Célèbres dans le monde entier, propriétaires chacun d’un studio qui garantit leur indépendance, les pionniers du rire voient s’ouvrir devant eux un boulevard. Même combat, mais pas même style: s’ils se créent tous deux une silhouette immédiatement identifiable, les esprits divergent. Canne et chapeau melon, Charlot figure un dandy vagabond à la drôle de démarche, dont la gestuelle métaphorique incarne les conflits sociétaux de l’époque.
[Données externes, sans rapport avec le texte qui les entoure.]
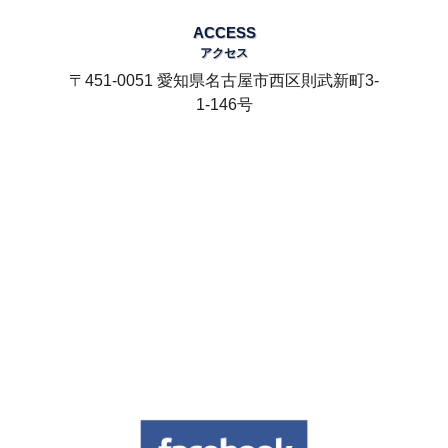
ACCESS
アクセス
〒451-0051 愛知県名古屋市西区則武新町3-
1-146号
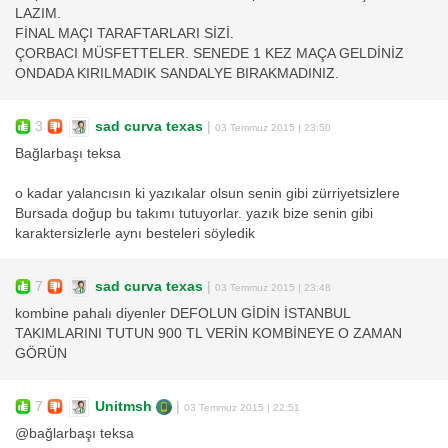
LAZIM.
FİNAL MAÇI TARAFTARLARI SİZİ.
ÇORBACI MÜSFETTELER. SENEDE 1 KEZ MAÇA GELDİNİZ
ONDADA KIRILMADIK SANDALYE BIRAKMADINIZ.
3
sad curva texas
|
03 Temmuz 2015 | 23:50
Bağlarbaşı teksa
o kadar yalancısın ki yazıkalar olsun senin gibi zürriyetsizlere
Bursada doğup bu takımı tutuyorlar. yazık bize senin gibi
karaktersizlerle aynı besteleri söyledik
7
sad curva texas
|
03 Temmuz 2015 | 23:48
kombine pahalı diyenler DEFOLUN GİDİN İSTANBUL
TAKIMLARINI TUTUN 900 TL VERİN KOMBİNEYE O ZAMAN
GÖRÜN
7
Unitmsh
|
03 Temmuz 2015 | 22:51
@bağlarbaşı teksa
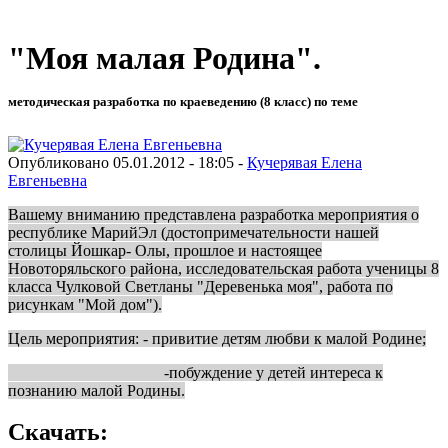
"Моя малая Родина".
методическая разработка по краеведению (8 класс) по теме
Опубликовано 05.01.2012 - 18:05 -
Кучерявая Елена
Евгеньевна
Вашему вниманию представлена разработка мероприятия о
республике МарийЭл (достопримечательности нашей
столицы Йошкар- Олы, прошлое и настоящее
Новоторяльского района, исследовательская работа ученицы 8
класса Чулковой Светланы "Деревенька моя", работа по
рисункам "Мой дом").
Цель мероприятия: - привитие детям любви к малой Родине;
-побуждение у детей интереса к
познанию малой Родины.
Скачать:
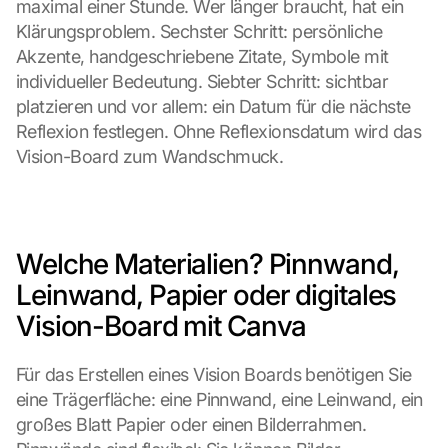
maximal einer Stunde. Wer länger braucht, hat ein 
Klärungsproblem. Sechster Schritt: persönliche 
Akzente, handgeschriebene Zitate, Symbole mit 
individueller Bedeutung. Siebter Schritt: sichtbar 
platzieren und vor allem: ein Datum für die nächste 
Reflexion festlegen. Ohne Reflexionsdatum wird das 
Vision-Board zum Wandschmuck.
Welche Materialien? Pinnwand, 
Leinwand, Papier oder digitales 
Vision-Board mit Canva
Für das Erstellen eines Vision Boards benötigen Sie 
eine Trägerfläche: eine Pinnwand, eine Leinwand, ein 
großes Blatt Papier oder einen Bilderrahmen. 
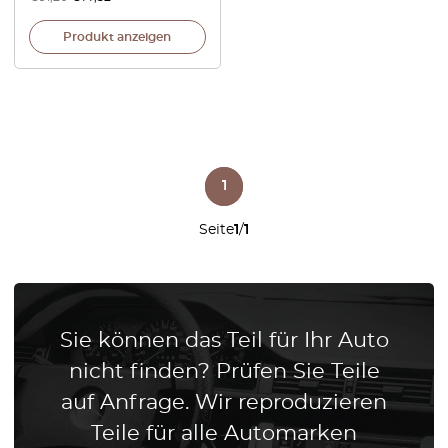
Produkt anzeigen
1
Seite
1
/
1
Sie können das Teil für Ihr Auto
nicht finden? Prüfen Sie Teile
auf Anfrage. Wir reproduzieren
Teile für alle Automarken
Inséparable de son canotier, le personnage de Keaton a beau être ballotté comme un ludion, il demeure imperturbable en toute situation. Un visage grave – on le surnomme « l’homme qui ne rit jamais » – sur son corps d’acrobate projeté en tous sens dans un monde furieux. « Il n’a pas de message politique à faire passer, précise toutefois le chercheur et artiste visuel Mathieu Bouvier, bien que ses films en soient remplis, mais presque à son corps défendant. Il compose autrement avec les structures et les machines sociales que Chaplin. Chaplin les dénonce, Keaton les traverse. »

Une pertinente analyse, comme le sont celles des autres intervenants (le producteur et restaurateur de perles cinématographiques Serge Bromberg, la philosophe Adèle Van Reeth, l’historien du cinéma muet Kevin Brownlow…) décryptant avec appétit les gestes de l’un, la dimension existentielle de l’autre et leur évolution parfois délicate dans une sphère artistique métamorphosée en industrie. Leur expertise amoureusement cinéphile révèle des maîtres plus passionnants, plus inventifs, plus audacieux encore que dans nos souvenirs.